▶ EXERCISE:
Select the lines below containing the word "İşkenceler".

[Page images and extracted text]

━━━━━━━━━━

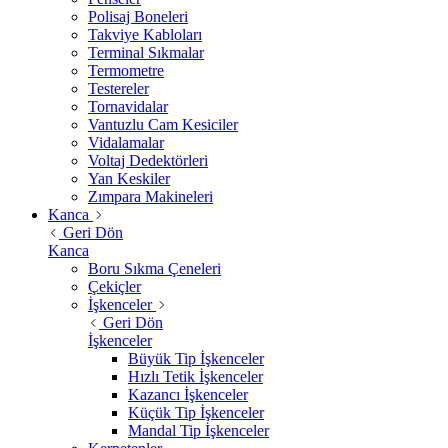
Polisaj Boneleri
Takviye Kabloları
Terminal Sıkmalar
Termometre
Testereler
Tornavidalar
Vantuzlu Cam Kesiciler
Vidalamalar
Voltaj Dedektörleri
Yan Keskiler
Zımpara Makineleri
Kanca
Geri Dön
Kanca
Boru Sıkma Çeneleri
Çekiçler
İşkenceler
Geri Dön
İşkenceler
Büyük Tip İşkenceler
Hızlı Tetik İşkenceler
Kazancı İşkenceler
Küçük Tip İşkenceler
Mandal Tip İşkenceler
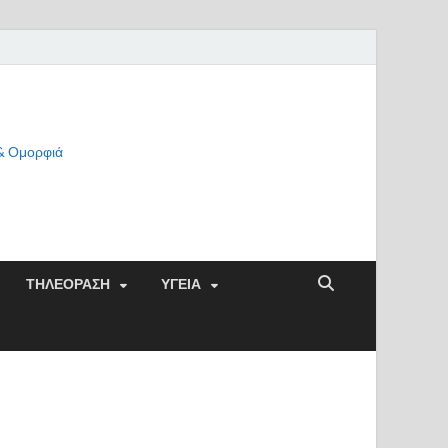
 & Ομορφιά
ΤΗΛΕΟΡΑΣΗ
ΥΓΕΙΑ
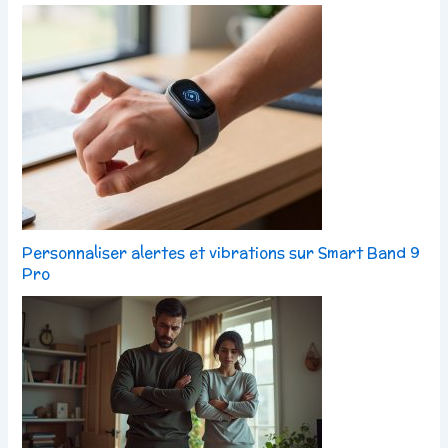
Personnaliser alertes et vibrations sur Smart Band 9
Pro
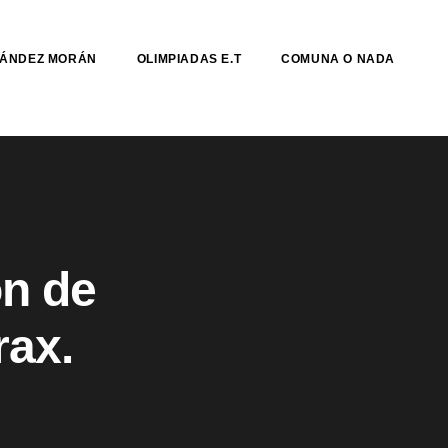
NÁNDEZ MORÁN
OLIMPIADAS E.T
COMUNA O NADA
n de
rax.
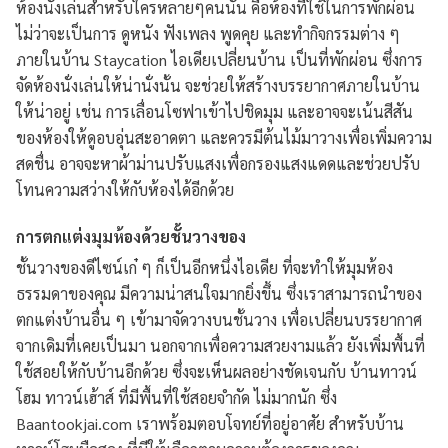
ห้องนั่งเล่นสำหรับใครหลายๆคนนั้น คือห้องที่ใช้ในการพักผ่อน
ไม่ว่าจะเป็นการ ดูหนัง ฟังเพลง พูดคุย และทำกิจกรรมต่าง ๆ
ภายในบ้าน Staycation ไอเดียเปลี่ยนบ้าน เป็นที่พักผ่อน ซึ่งการ
จัดห้องนั่งเล่นให้น่านั่งนั้น จะช่วยให้สร้างบรรยากาศภายในบ้าน
ให้น่าอยู่ เช่น การเลื่อนโซฟาเข้าไปชิดมุม และอาจจะเน้นสีสัน
ของห้องให้ดูอบอุ่นสะอาดตา และควรมีต้นไม้มาวางเพื่อเพิ่มความ
สดชื่น อาจจะหาผ้าม่านปรับแสงเพื่อกรองแสงแดดและช่วยปรับ
โทนความสว่างให้กับห้องได้อีกด้วย
การตกแต่งมุมห้องด้วยชั้นวางของ
ชั้นวางของดีไซน์เก๋ ๆ ก็เป็นอีกหนึ่งไอเดีย ที่จะทำให้มุมห้อง
ธรรมดาของคุณ มีความน่าสนใจมากยิ่งขึ้น ซึ่งเราสามารถนำของ
ตกแต่งบ้านอื่น ๆ เข้ามาจัดวางบนชั้นวาง เพื่อเปลี่ยนบรรยากาศ
จากเดิมที่เคยเป็นมา นอกจากเพื่อความสวยงามแล้ว ยังเพิ่มพื้นที่
ใช้สอยให้กับบ้านอีกด้วย ซึ่งจะเห็นผลอย่างชัดเจนกับ บ้านทาวน์
โฮม ทาวน์เฮ้าส์ ที่มีพื้นที่ใช้สอยจำกัด ไม่มากนัก ซึ่ง
Baantookjai.com เราพร้อมตอบโจทย์ที่อยู่อาศัย สำหรับบ้าน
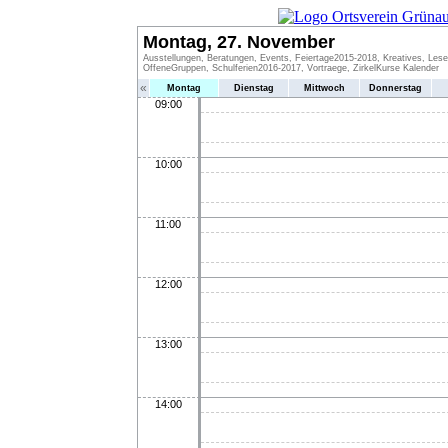
Montag, 27. November
Ausstellungen, Beratungen, Events, Feiertage2015-2018, Kreatives, Lese
OffeneGruppen, Schulferien2016-2017, Vortraege, ZirkelKurse Kalender
«
Montag
Dienstag
Mittwoch
Donnerstag
09:00
10:00
11:00
12:00
13:00
14:00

━━━━━━━━━━

▶ SOLUTION:
İşkenceler
İşkenceler
Büyük Tip İşkenceler
Hızlı Tetik İşkenceler
Kazancı İşkenceler
Küçük Tip İşkenceler
Mandal Tip İşkenceler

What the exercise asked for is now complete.